I have a one million length vector of words called WORDS. I got a 9 millions objects list called SENTENCES. Each object of my list is a sentence which is represented by a 10-50 length vector of words. Here is an example :
head(WORDS)
[1] "aba" "accra" "ada" "afrika" "afrikan" "afula" "aggamemon"
SENTENCES[[1]]
[1] "how" "to" "interpret" "that" "picture"
I want to convert every sentence of my list into a numeric vector whose elements correspond to the position of the sentence's word in the WORDS big vector. Actually, I know how to do it with that command :
convert <- function(sentence){
return(which(WORDS %in% sentence))
}
SENTENCES_NUM <- lapply(SENTENCES, convert)
The problem is that it takes way too long time. I mean my RStudio blows up although i got a 16Go RAM computer. So the question is do you have any ideas to speed up the computation?
fastmatch, a small package by an R core person, hashes the lookups so the initial and especially subsequent searches are faster.
What you are really doing is making a factor with predefined levels common to each sentence.
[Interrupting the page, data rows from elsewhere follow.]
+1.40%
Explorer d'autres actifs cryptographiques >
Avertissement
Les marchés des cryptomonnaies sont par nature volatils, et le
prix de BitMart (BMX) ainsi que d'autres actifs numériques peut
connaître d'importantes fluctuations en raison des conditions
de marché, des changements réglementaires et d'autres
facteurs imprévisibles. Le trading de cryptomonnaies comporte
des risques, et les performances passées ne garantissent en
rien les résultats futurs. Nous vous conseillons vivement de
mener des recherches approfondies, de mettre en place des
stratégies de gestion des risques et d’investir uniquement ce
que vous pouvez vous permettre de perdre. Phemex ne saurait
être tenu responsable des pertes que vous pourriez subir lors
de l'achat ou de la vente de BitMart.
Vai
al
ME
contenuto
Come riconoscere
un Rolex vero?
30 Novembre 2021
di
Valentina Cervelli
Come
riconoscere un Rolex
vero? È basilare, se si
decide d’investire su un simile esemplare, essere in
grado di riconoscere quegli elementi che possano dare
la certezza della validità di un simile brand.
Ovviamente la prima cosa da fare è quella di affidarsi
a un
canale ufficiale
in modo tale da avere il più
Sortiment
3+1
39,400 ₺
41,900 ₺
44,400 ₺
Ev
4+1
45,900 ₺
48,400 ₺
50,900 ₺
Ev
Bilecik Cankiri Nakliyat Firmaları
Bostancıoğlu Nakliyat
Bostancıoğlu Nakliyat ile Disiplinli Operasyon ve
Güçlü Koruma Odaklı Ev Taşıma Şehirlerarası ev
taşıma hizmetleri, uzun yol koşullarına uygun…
The slow step in his C code is sorting the factor levels, which you can avoid by providing the (unique) list of factor levels to his fast version of the factor function.
If you just want the integer positions, you can easily convert from factor to integer: many do this inadvertently.
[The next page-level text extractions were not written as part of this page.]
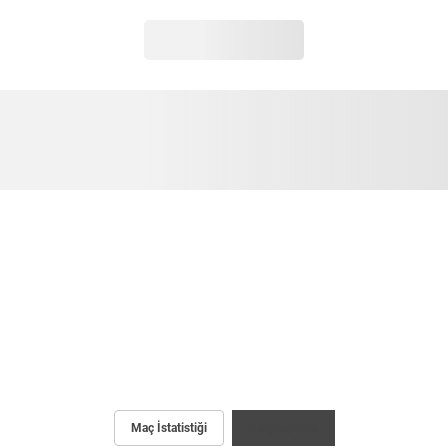
Maç İstatistiği
Karşılaştırma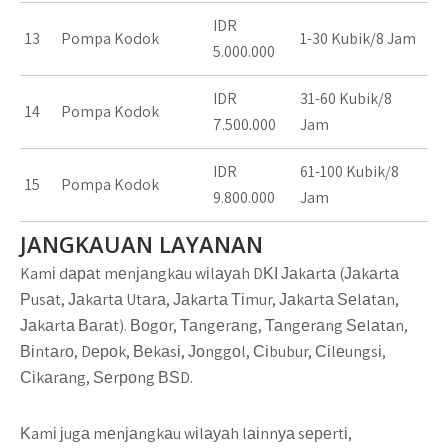
IDR
13
Pompa Kodok
1-30 Kubik/8 Jam
5.000.000
IDR
31-60 Kubik/8
14
Pompa Kodok
7.500.000
Jam
IDR
61-100 Kubik/8
15
Pompa Kodok
9.800.000
Jam
JANGKAUAN LAYANAN
Kamі dараt mеnјаngkаu wіlауаh DΚІ Јаkаrtа (Јаkаrtа
Рusаt, Јаkаrtа Utаrа, Јаkаrtа Тіmur, Јаkаrtа Ѕеlаtаn,
Јаkаrtа Ваrаt). Воgоr, Таngеrаng, Таngеrаng Ѕеlаtаn,
Віntаrо, Dероk, Веkаsі, Јоnggоl, Сіbubur, Сіlеungsі,
Сіkаrаng, Ѕеrроng ВЅD.
Κamі јugа mеnјаngkаu wіlауаh lаіnnуа sереrtі,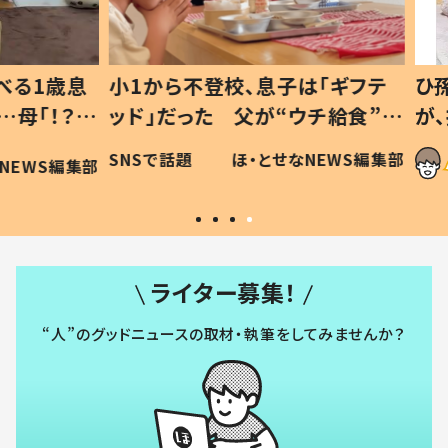
1歳息
小1から不登校、息子は「ギフテ
ひ孫に
「！？」
ッド」だった 父が“ウチ給食”を
が、抱
に「可愛
作り続ける理由とは #令和の親
「涙が
SNSで話題
ほ・とせなNEWS編集部
WS編集部
#令和の子
い」
ライター募集！
“人”のグッドニュースの取材・執筆をしてみませんか？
You don't actually need a factor at all for what you want, just match
. Your code also generates a logical vector, then recalculates positions from it: match
just goes straight to the positions.
library(fastmatch)
library(microbenchmark)
WORDS <- read.table("https://dotnetperls-controls.googlecode.com/files/enable1.txt", stringsAsFactors = FALSE)[[1]]
words_factor <- as.factor(WORDS)
# generate 100 sentences of between 5 and 15 words:
SENTENCES <- lapply(c(1:100), sample, x = WORDS, size = sample(c(5:15), size = 1))
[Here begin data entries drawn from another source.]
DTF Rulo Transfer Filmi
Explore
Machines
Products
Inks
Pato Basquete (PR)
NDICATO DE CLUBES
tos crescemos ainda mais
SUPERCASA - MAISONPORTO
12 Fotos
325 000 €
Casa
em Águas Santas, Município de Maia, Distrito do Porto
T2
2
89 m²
bench_fun <- function(fun)
lapply(SENTENCES, fun)
# poster's slow solution:
hg_convert <- function(sentence)
return(which(WORDS %in% sentence))
jw_convert_match <- function(sentence)
match(sentence, WORDS)
jw_convert_match_factor <- function(sentence)
match(sentence, words_factor)
jw_convert_fastmatch <- function(sentence)
fmatch(sentence, WORDS)
jw_convert_fastmatch_factor <- function(sentence)
fmatch(sentence, words_factor)
message("starting benchmark one")
print(microbenchmark(bench_fun(hg_convert),
bench_fun(jw_convert_match),
bench_fun(jw_convert_match_factor),
bench_fun(jw_convert_fastmatch),
bench_fun(jw_convert_fastmatch_factor),
times = 10))
# now again with big samples
# generating the SENTENCES is quite slow...
SENTENCES <- lapply(c(1:1e6), sample, x = WORDS, size = sample(c(5:15), size = 1))
message("starting benchmark two, compare with factor vs vector of words")
print(microbenchmark(bench_fun(jw_convert_fastmatch),
bench_fun(jw_convert_fastmatch_factor),
times = 10))
I put this on https://gist.github.com/jackwasey/59848d84728c0f55ef11
The results don't format very well, suffice to say, fastmatch with or without factor input is dramatically faster.
# starting benchmark one
Unit: microseconds
expr min lq mean median uq max neval
bench_fun(hg_convert) 665167.953 678451.008 704030.2427 691859.576 738071.699 777176.143 10
bench_fun(jw_convert_match) 878269.025 950580.480 962171.6683 956413.486 990592.691 1014922.639 10
bench_fun(jw_convert_match_factor) 1082116.859 1104331.677 1182310.1228 1184336.810 1198233.436 1436600.764 10
bench_fun(jw_convert_fastmatch) 203.031 220.134 462.1246 289.647 305.070 2196.906 10
bench_fun(jw_convert_fastmatch_factor) 251.474 300.729 1351.6974 317.439 362.127 10604.506 10
# starting benchmark two, compare with factor vs vector of words
Unit: seconds
expr min lq mean median uq max neval
bench_fun(jw_convert_fastmatch) 3.066001 3.134702 3.186347 3.177419 3.212144 3.351648 10
bench_fun(jw_convert_fastmatch_factor) 3.012734 3.149879 3.281194 3.250365 3.498593 3.563907 10
And therefore I wouldn't go to the trouble of a parallel implementation just yet.